Genes Required for Gibberellic Acid Biosynthesis Are Suppressed by MYB62 Overexpression.

Two-week-old wild-type (WT) and MYB62 overexpressing (35S:M62) plants grown in hydroponic culture under P+ and P– conditions for 7 d were used for RT–PCR analysis as described in Methods. Densitometric analysis of the RT–PCR data is shown on the right side of the panel. Transcript levels are expressed relative to the level of transcripts in wild-type plants grown under P+ conditions, which are assumed to be one.

(A) Expression of GA biosynthetic genes AtCPS, AtKS, AtKO, AtGA3ox1, and AtGA20ox1 and two floral regulatory genes, SOC1 and SUP, in inflorescence.

(B) Expression of AtCPS, AtKS, AtKO, AtGA3ox1, and SOC1 in leaves.

MYB62 overexpressing plants exhibit delayed bolting (Figure 3), which is partially reversed by exogenous GA application (Figure 4). The effect of MYB62 overexpression on bolting led us to examine the relative transcript levels of two GA-controlled genes that regulate floral homeotic genes. The transcript levels of the two genes, SUPPRESSOR OF CONSTANS 1 (SOC1; Moon et al., 2003) and SUPERMAN (SUP; Bowman et al., 1992), were analyzed in both inflorescence and leaves of the plants under P+ and P– conditions (Figure 5). The transcript abundance of SUP was significantly reduced in the inflorescence of MYB62 overexpressing plants as compared to wild-type plants (Figure 5A). The transcript abundance of SOC1 is reduced in MYB62 overexpressing plants under P– conditions relative to wild type plants. In addition, under P– conditions, the transcripts of SOC1 were induced while the transcripts of SUP were suppressed in inflorescences of wild-type plants. These results suggest that Pi deprivation influences floral development by altered expression of SOC1 and SUP by MYB62.

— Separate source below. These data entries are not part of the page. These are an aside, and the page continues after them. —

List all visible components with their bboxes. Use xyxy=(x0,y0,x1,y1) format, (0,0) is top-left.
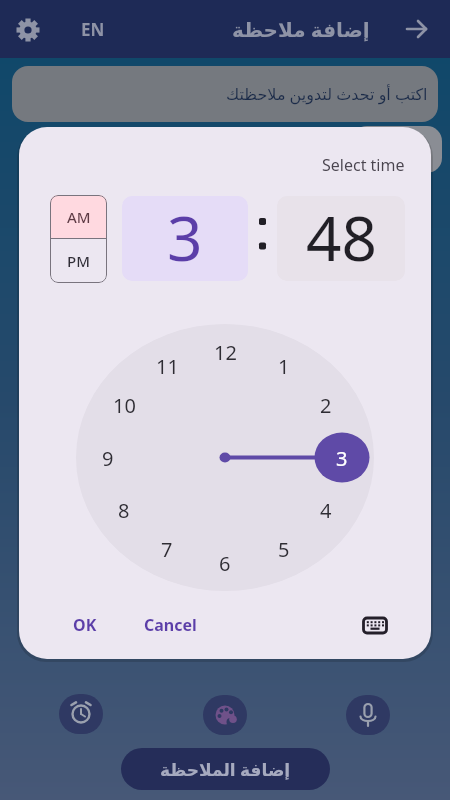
staticText: 7 xyxy=(161,536,173,563)
button[interactable]: 3 xyxy=(326,442,358,474)
button[interactable]: 12 xyxy=(209,336,241,368)
button[interactable] xyxy=(401,13,433,45)
button[interactable]: 5 xyxy=(268,533,300,565)
staticText: اكتب أو تحدث لتدوين ملاحظتك xyxy=(226,83,428,105)
staticText: AM xyxy=(67,207,91,227)
button[interactable] xyxy=(14,16,42,44)
staticText: 1 xyxy=(278,353,290,380)
button[interactable]: 9 xyxy=(92,442,124,474)
button[interactable]: إضافة الملاحظة xyxy=(121,748,330,790)
staticText: Cancel xyxy=(144,614,197,636)
staticText: 3 xyxy=(336,445,348,472)
button[interactable] xyxy=(346,695,390,735)
staticText: 12 xyxy=(214,339,237,366)
button[interactable] xyxy=(203,695,247,735)
button[interactable]: 7 xyxy=(151,533,183,565)
button[interactable]: 11 xyxy=(151,350,183,382)
staticText: إضافة الملاحظة xyxy=(160,758,291,781)
button[interactable]: 2 xyxy=(310,389,342,421)
staticText: OK xyxy=(73,614,97,636)
staticText: 48 xyxy=(306,196,377,279)
button[interactable]: 10 xyxy=(108,389,140,421)
button[interactable]: Cancel xyxy=(137,609,203,641)
staticText: 9 xyxy=(102,445,114,472)
button[interactable]: 4 xyxy=(310,494,342,526)
button[interactable]: 1 xyxy=(268,350,300,382)
button[interactable] xyxy=(357,611,395,637)
button[interactable]: اكتب أو تحدث لتدوين ملاحظتك xyxy=(12,66,438,122)
staticText: EN xyxy=(81,18,105,41)
button[interactable]: OK xyxy=(65,609,105,641)
staticText: 4 xyxy=(320,497,332,524)
staticText: 10 xyxy=(113,392,136,419)
button[interactable]: 8 xyxy=(108,494,140,526)
staticText: إضافة ملاحظة xyxy=(232,16,370,43)
staticText: 3 xyxy=(167,196,203,279)
button[interactable]: 6 xyxy=(209,547,241,579)
staticText: 5 xyxy=(278,536,290,563)
button[interactable] xyxy=(59,694,103,734)
button[interactable]: EN xyxy=(70,14,116,44)
button[interactable]: 48 xyxy=(277,196,405,281)
staticText: PM xyxy=(67,251,90,271)
button[interactable]: 3 xyxy=(122,196,248,281)
staticText: 6 xyxy=(219,550,231,577)
button[interactable]: AM xyxy=(50,195,107,238)
button[interactable]: PM xyxy=(50,239,107,283)
staticText: Select time xyxy=(322,154,405,176)
staticText: 8 xyxy=(118,497,130,524)
staticText: 11 xyxy=(156,353,179,380)
staticText: 2 xyxy=(320,392,332,419)
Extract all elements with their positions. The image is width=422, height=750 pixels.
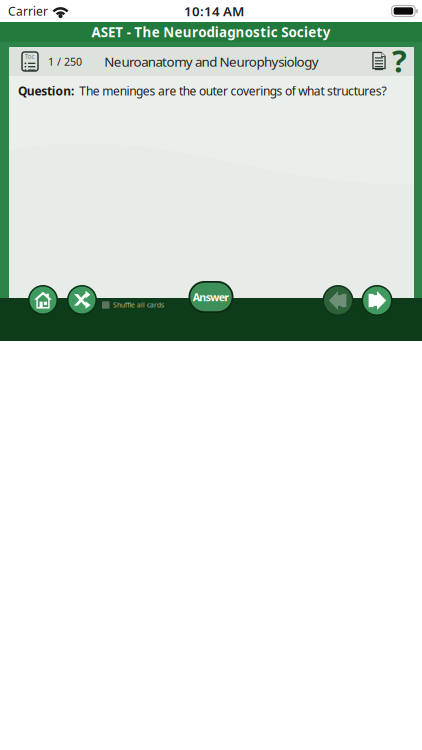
staticText: ASET - The Neurodiagnostic Society [91,23,331,41]
button[interactable]: Shuffle all cards [102,298,164,312]
button[interactable]: Answer [188,281,234,313]
staticText: Toc [25,52,35,61]
staticText: Question: The meninges are the outer cov… [18,83,386,99]
button[interactable]: Next card [362,285,392,316]
button[interactable]: Previous card [322,285,354,316]
staticText: Shuffle all cards [113,301,164,310]
staticText: ? [392,40,407,81]
button[interactable]: Shuffle [67,285,97,315]
staticText: Carrier [8,3,48,19]
button[interactable]: Table of contents [19,47,41,76]
staticText: 10:14 AM [184,2,244,20]
staticText: Neuroanatomy and Neurophysiology [104,53,319,70]
staticText: Answer [193,290,229,304]
button[interactable]: Home [28,285,58,315]
staticText: 1 / 250 [48,54,82,69]
button[interactable]: Notes [369,46,389,75]
button[interactable]: Help [392,46,407,75]
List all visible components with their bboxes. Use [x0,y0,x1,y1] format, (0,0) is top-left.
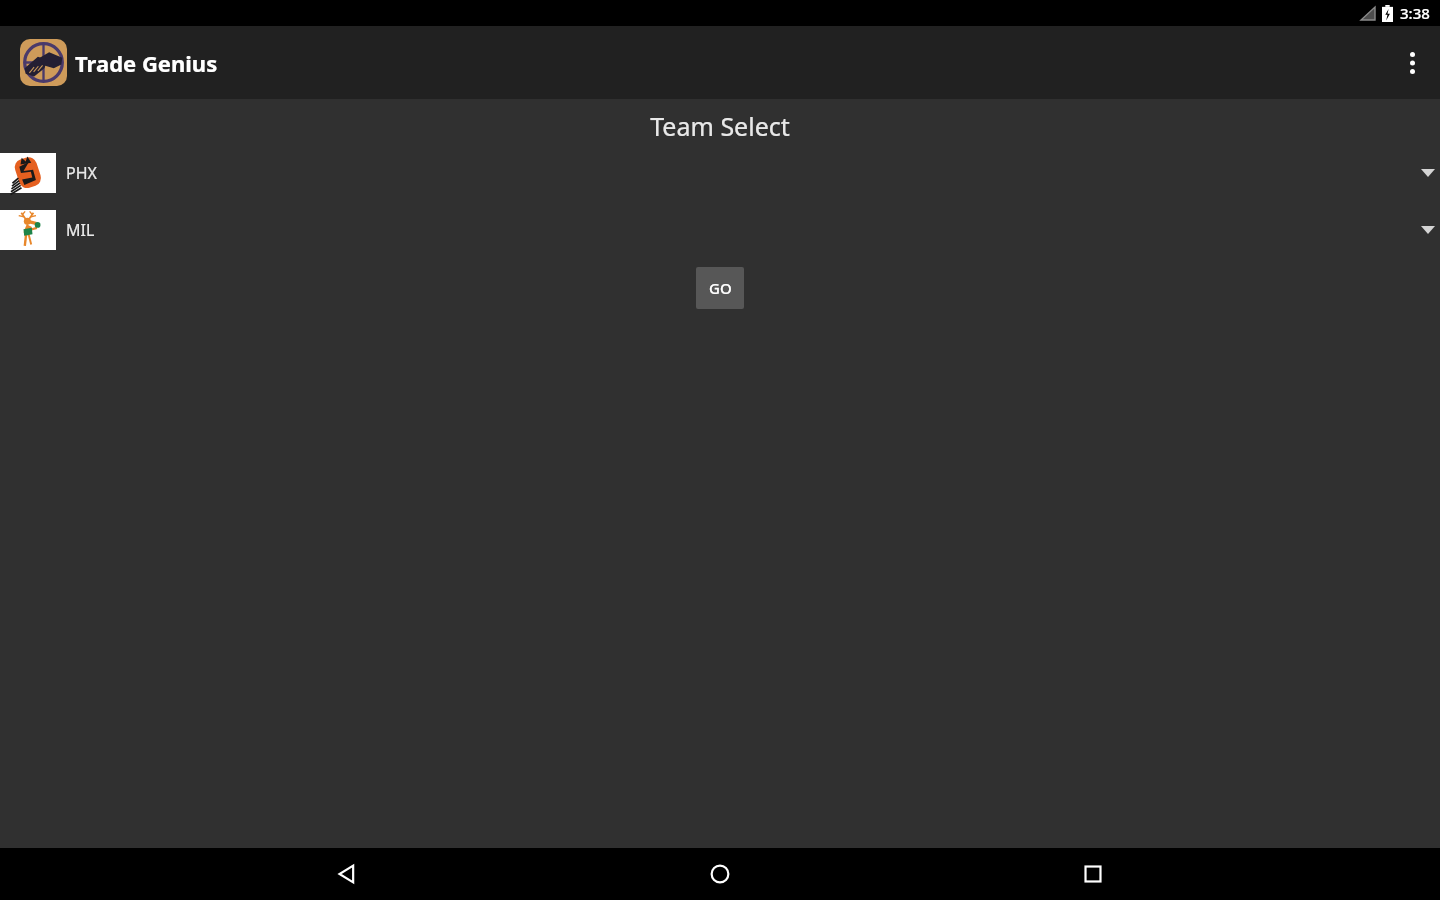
button[interactable]: Recent apps [1067,848,1119,900]
staticText: MIL [66,219,95,241]
button[interactable]: More options [1384,35,1440,91]
staticText: PHX [66,162,97,184]
button[interactable]: Home [694,848,746,900]
staticText: 3:38 [1400,3,1430,23]
staticText: GO [709,278,732,298]
staticText: Trade Genius [75,48,218,78]
button[interactable]: MIL [0,210,1440,250]
button[interactable]: GO [696,267,744,309]
staticText: Team Select [0,109,1440,143]
button[interactable]: Back [321,848,373,900]
button[interactable]: PHX [0,153,1440,193]
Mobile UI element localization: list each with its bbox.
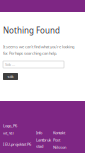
staticText: Sök … <box>5 62 15 67</box>
button[interactable]: Nilsson <box>53 145 66 150</box>
staticText: stad <box>36 144 43 149</box>
staticText: Kontakt <box>53 130 65 135</box>
staticText: I EU-projektet P6 <box>3 142 31 147</box>
button[interactable]: stad <box>36 144 43 149</box>
staticText: Lantbruk <box>36 137 51 143</box>
staticText: sök <box>8 74 14 79</box>
staticText: It seems we can't find what you're looki… <box>3 44 74 56</box>
staticText: vit_VIT <box>3 130 14 136</box>
staticText: Logo_P6 <box>3 123 17 128</box>
staticText: Post <box>53 137 60 143</box>
button[interactable]: Info <box>36 130 42 135</box>
staticText: Nothing Found <box>3 25 60 36</box>
button[interactable]: Kontakt <box>53 130 65 135</box>
button[interactable]: sök <box>3 73 18 80</box>
button[interactable]: Post <box>53 137 60 143</box>
staticText: Nilsson <box>53 145 66 150</box>
staticText: Info <box>36 130 42 135</box>
button[interactable]: Lantbruk <box>36 137 51 143</box>
button[interactable]: Sök <box>3 61 64 68</box>
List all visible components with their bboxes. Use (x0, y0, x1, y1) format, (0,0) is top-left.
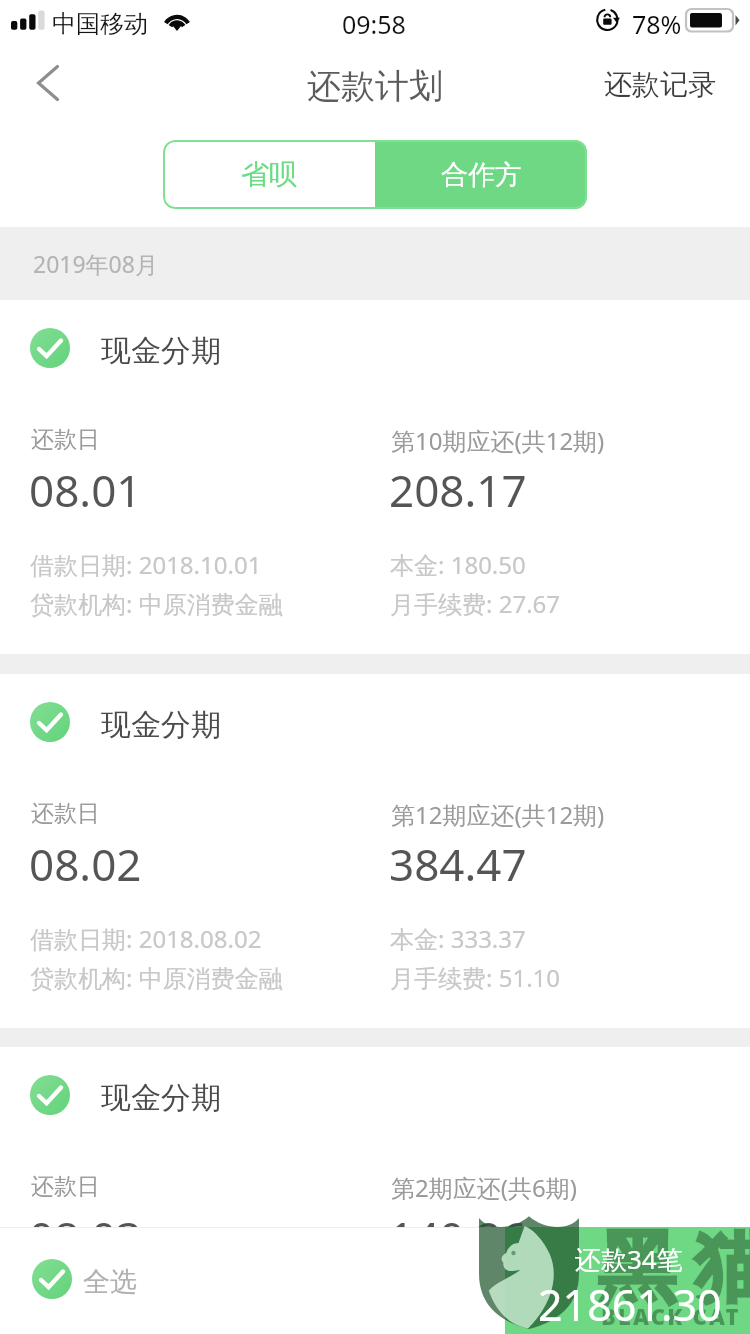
staticText: 09:58 (342, 7, 406, 41)
button[interactable]: 全选 (32, 1259, 137, 1299)
staticText: 黑猫 (588, 1219, 750, 1317)
button[interactable]: 合作方 (375, 140, 587, 209)
staticText: 借款日期: 2018.08.02 (30, 922, 262, 955)
staticText: 合作方 (441, 158, 522, 192)
button[interactable]: 现金分期 (0, 1047, 750, 1334)
staticText: 还款日 (31, 799, 100, 828)
staticText: 借款日期: 2018.10.01 (30, 548, 262, 581)
staticText: 月手续费: 51.10 (390, 961, 561, 994)
staticText: BLACK CAT (601, 1301, 741, 1331)
staticText: 现金分期 (101, 332, 221, 370)
staticText: 本金: 120.00 (390, 1295, 526, 1328)
staticText: 还款计划 (307, 65, 443, 108)
button[interactable]: 黑猫 (505, 1227, 750, 1334)
staticText: 贷款机构: 中原消费金融 (30, 961, 283, 994)
staticText: 第2期应还(共6期) (391, 1171, 577, 1204)
button[interactable]: 省呗 (163, 140, 375, 209)
staticText: 本金: 333.37 (390, 922, 526, 955)
button[interactable]: 现金分期 (0, 300, 750, 654)
staticText: 全选 (83, 1265, 137, 1299)
button[interactable]: 现金分期 (0, 674, 750, 1028)
staticText: 第10期应还(共12期) (391, 424, 605, 457)
staticText: 第12期应还(共12期) (391, 798, 605, 831)
staticText: 384.47 (389, 834, 527, 894)
staticText: 现金分期 (101, 706, 221, 744)
staticText: 省呗 (241, 157, 297, 192)
staticText: 140.26 (389, 1207, 527, 1267)
staticText: 还款34笔 (575, 1241, 683, 1277)
staticText: 月手续费: 27.67 (390, 587, 561, 620)
staticText: 贷款机构: 中原消费金融 (30, 587, 283, 620)
staticText: 2019年08月 (33, 248, 158, 279)
staticText: 08.01 (29, 460, 142, 520)
staticText: 借款日期: 2018.09.03 (30, 1295, 262, 1328)
staticText: 08.02 (29, 834, 142, 894)
button[interactable]: Back (0, 50, 100, 128)
staticText: 78% (632, 7, 682, 41)
staticText: 08.03 (29, 1207, 142, 1267)
staticText: 中国移动 (52, 9, 148, 39)
staticText: 还款日 (31, 1172, 100, 1201)
staticText: 还款日 (31, 425, 100, 454)
button[interactable]: 还款记录 (578, 50, 750, 128)
staticText: 本金: 180.50 (390, 548, 526, 581)
staticText: 21861.30 (538, 1275, 722, 1334)
staticText: 还款记录 (604, 67, 716, 102)
staticText: 现金分期 (101, 1079, 221, 1117)
staticText: 208.17 (389, 460, 527, 520)
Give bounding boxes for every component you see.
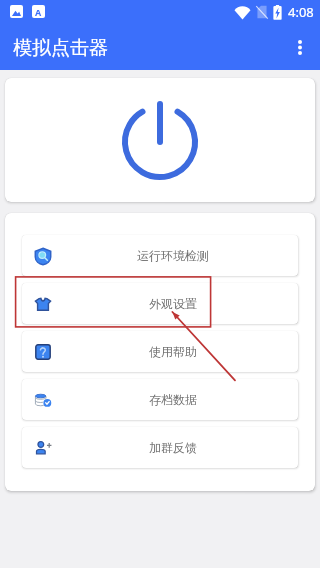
button[interactable]: Start clicker (5, 78, 315, 202)
button[interactable]: 存档数据 (22, 379, 298, 420)
button[interactable]: 运行环境检测 (22, 235, 298, 276)
staticText: 模拟点击器 (13, 36, 108, 60)
button[interactable]: 使用帮助 (22, 331, 298, 372)
button[interactable]: More options (278, 25, 320, 69)
staticText: 运行环境检测 (137, 248, 209, 263)
button[interactable]: 外观设置 (22, 283, 298, 324)
staticText: 4:08 (288, 3, 314, 21)
button[interactable]: Power (117, 99, 203, 185)
button[interactable]: 加群反馈 (22, 427, 298, 468)
staticText: 加群反馈 (149, 440, 197, 455)
staticText: 使用帮助 (149, 344, 197, 359)
staticText: 存档数据 (149, 392, 197, 407)
staticText: A (35, 6, 42, 18)
staticText: 外观设置 (149, 296, 197, 311)
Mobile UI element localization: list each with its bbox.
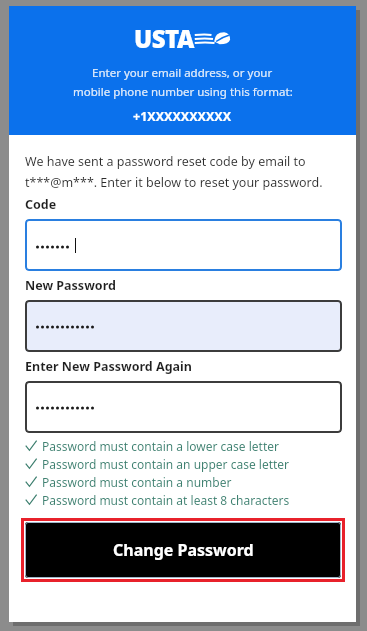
button[interactable]: Change Password <box>25 522 341 578</box>
staticText: New Password <box>25 277 116 294</box>
staticText: USTA <box>134 22 194 55</box>
button[interactable]: New Password <box>25 300 342 352</box>
staticText: Change Password <box>113 539 254 561</box>
staticText: +1XXXXXXXXXX <box>133 108 232 125</box>
staticText: t***@m***. Enter it below to reset your … <box>25 174 323 191</box>
staticText: We have sent a password reset code by em… <box>25 153 306 170</box>
staticText: mobile phone number using this format: <box>73 84 293 100</box>
staticText: Enter your email address, or your <box>92 65 273 81</box>
staticText: Password must contain an upper case lett… <box>42 456 290 472</box>
staticText: Password must contain a lower case lette… <box>42 438 279 454</box>
staticText: Enter New Password Again <box>25 358 192 375</box>
staticText: Code <box>25 196 57 213</box>
button[interactable]: Enter New Password Again <box>25 381 342 433</box>
staticText: Password must contain at least 8 charact… <box>42 492 290 508</box>
button[interactable]: Code <box>25 219 342 271</box>
staticText: Password must contain a number <box>42 474 232 490</box>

The Root System Architecture (RSA) Is Altered by MYB62 Overexpression

One of the adaptive responses to Pi starvation in Arabidopsis is the alteration of RSA (López-Bucio et al., 2003; Jain et al., 2007b). Since both GA and Pi affect RSA, it is pertinent to analyze the effect of MYB62 overexpression on RSA. We examined the RSA of 14-day-old wild-type and MYB62 overexpressing plants grown in vertically oriented agar plates under P+ and P– conditions for 7 d (Figure 6). The results indicated that the RSA of MYB62 overexpressing plants was significantly altered as compared to the wild-type plants under both P+ and P– conditions (Figure 6A). There was a significant decrease in the primary root length of the MYB62 overexpressing plants under P+ but not P– conditions as compared to the wild-type plants (Figure 6B). This result indicated that localized Pi deficiency-induced inhibition of primary root growth (Ticconi et al., 2004) is not influenced by MYB62 overexpression. Although the number of lateral roots did not vary (Figure 6C), there was a significant decrease in the length of the lateral roots in MYB62 overexpressing plants under both P+ and P– conditions as compared to the wild-type plants (Figure 6D). MYB62 overexpressing plants had a significantly larger root-to-shoot ratio than wild-type plants under P+ but not P– conditions (Figure 6E). Together, these results suggest that MYB62 plays an important role in regulating several aspects of the root architecture and could thus possibly influence Pi homeostasis.

Figure 6.

Figure 6.

Open in a new tab

Root Architecture Is Altered by MYB62 Overexpression.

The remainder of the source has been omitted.